** REQUIRED WORK **
The number of lines holding the string "Mustard" is all that is wanted; count them in the records below.

** SUPPLIED RECORDS **
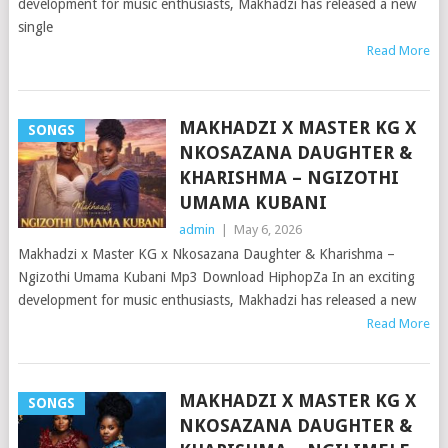
development for music enthusiasts, Makhadzi has released a new
single
Read More
MAKHADZI X MASTER KG X
SONGS
NKOSAZANA DAUGHTER &
KHARISHMA – NGIZOTHI
UMAMA KUBANI
admin
|
May 6, 2026
Makhadzi x Master KG x Nkosazana Daughter & Kharishma –
Ngizothi Umama Kubani Mp3 Download HiphopZa In an exciting
development for music enthusiasts, Makhadzi has released a new
Read More
MAKHADZI X MASTER KG X
SONGS
NKOSAZANA DAUGHTER &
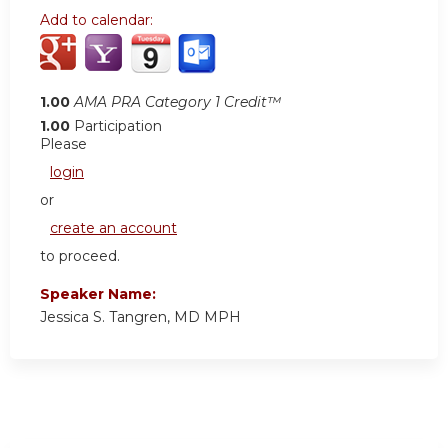
Add to calendar:
1.00
AMA PRA Category 1 Credit™
1.00
Participation
Please
login
or
create an account
to proceed.
Speaker Name:
Jessica S. Tangren, MD MPH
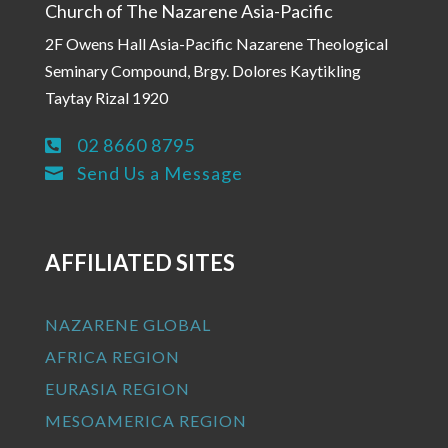
Church of The Nazarene Asia-Pacific
2F Owens Hall Asia-Pacific Nazarene Theological
Seminary Compound, Brgy. Dolores Kaytikling
Taytay Rizal 1920
02 8660 8795

Send Us a Message

AFFILIATED SITES
NAZARENE GLOBAL
AFRICA REGION
EURASIA REGION
MESOAMERICA REGION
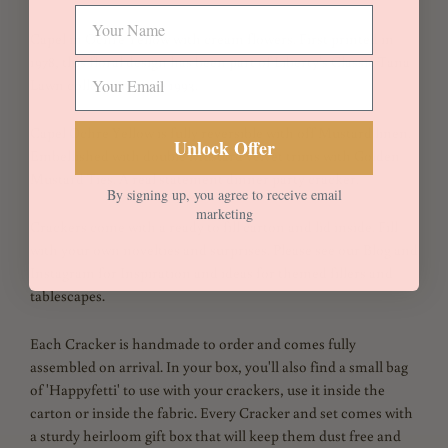
Capel in Ochre Yellow with cream flowers. First printed in
1978, this floral
design has been part of Liberty's Classic Tana
Lawn collection since 1993.
Capel Ochre Yellow is fully reversible with off Mustard linen.
Unlock Offer
Embellished with double Mustard velvet trims with Golden
Mustard Ties. A real statement dinner party cracker.
By signing up, you agree to receive email
marketing
Crackers come with a ready to fill carton and lid inside. Fill
with your own novelties and surprises. Please see our Blog and
Instagram for Inspiration and ideas for themed fillers and
tablescapes.
Each Cracker is handmade to order and comes fully
assembled on arrival. In your box, you'll also find a small bag
of 'Happyfetti' to use with your crackers, use it inside the
carton or inside the fabric. Every Cracker and set comes with
a sturdy heirloom gift box that will keep them dust free and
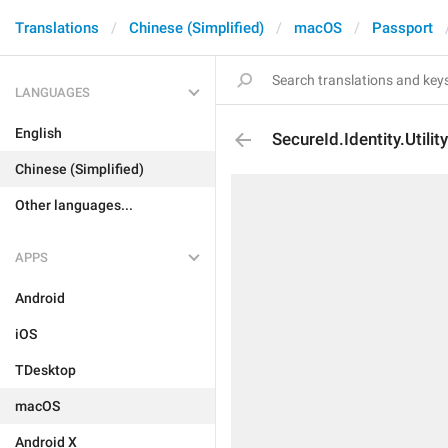
Translations
Chinese (Simplified)
macOS
Passport
LANGUAGES
English
SecureId.Identity.Utility
Chinese (Simplified)
Other languages...
APPS
Android
iOS
TDesktop
macOS
Android X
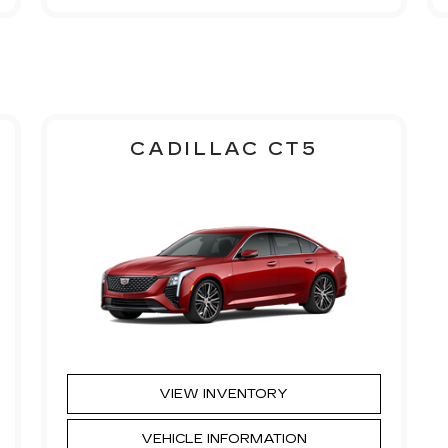
CADILLAC CT5
VIEW INVENTORY
VEHICLE INFORMATION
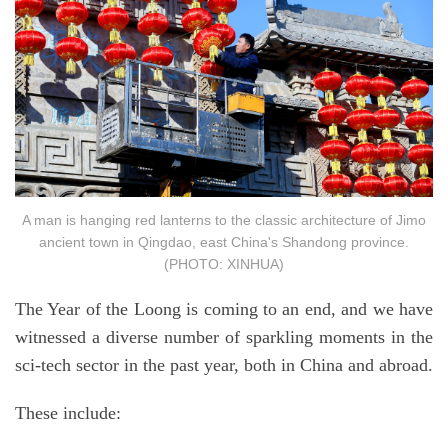
A man is hanging red lanterns to the classic architecture of Jimo
ancient town in Qingdao, east China's Shandong province.
(PHOTO: XINHUA)
The Year of the Loong is coming to an end, and we have
witnessed a diverse number of sparkling moments in the
sci-tech sector in the past year, both in China and abroad.
These include:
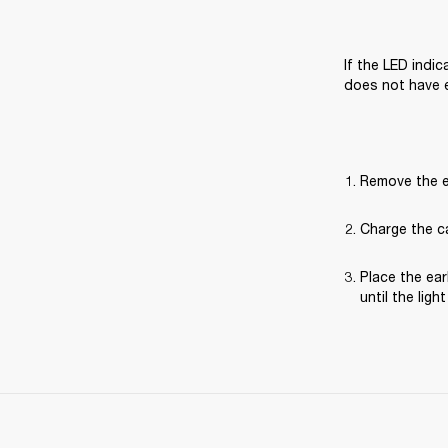
If the LED indi
does not have 
Remove the e
Charge the ca
Place the ear
until the ligh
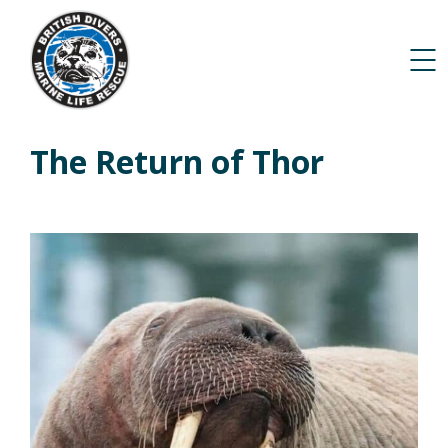
The Return of Thor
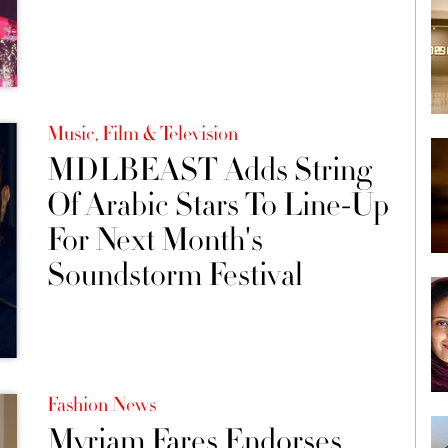
Music, Film & Television
MDLBEAST Adds String
Of Arabic Stars To Line-Up
For Next Month's
Soundstorm Festival
Fashion News
Myriam Fares Endorses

** EXPECTED ANSWER **
3